__What you need to do__. Below are lines of data. Give the number of them that contain the string "your", and nothing else.

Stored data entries
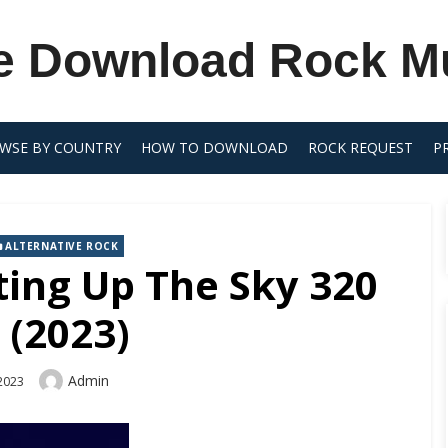
e Download Rock M
WSE BY COUNTRY
HOW TO DOWNLOAD
ROCK REQUEST
P
ALTERNATIVE ROCK
ing Up The Sky 320
 (2023)
Author
Admin
2023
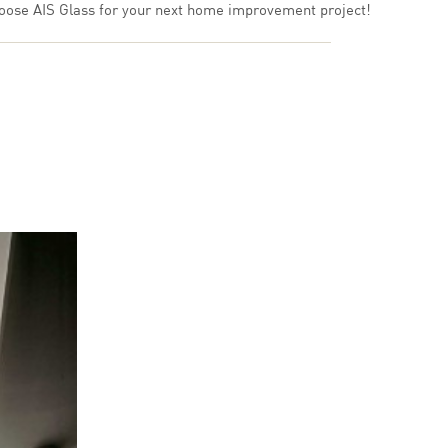
 choose AIS Glass for your next home improvement project!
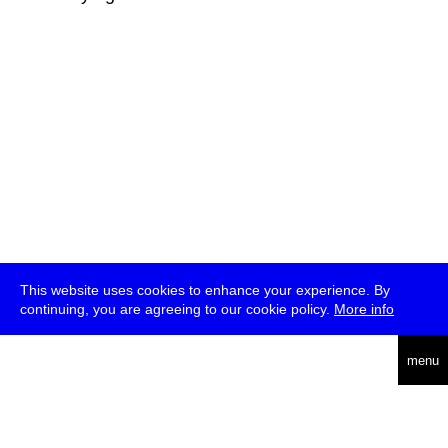
This website uses cookies to enhance your experience. By
continuing, you are agreeing to our cookie policy.
More info
deutsch
menu
ea
rch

__Exercise response__. 2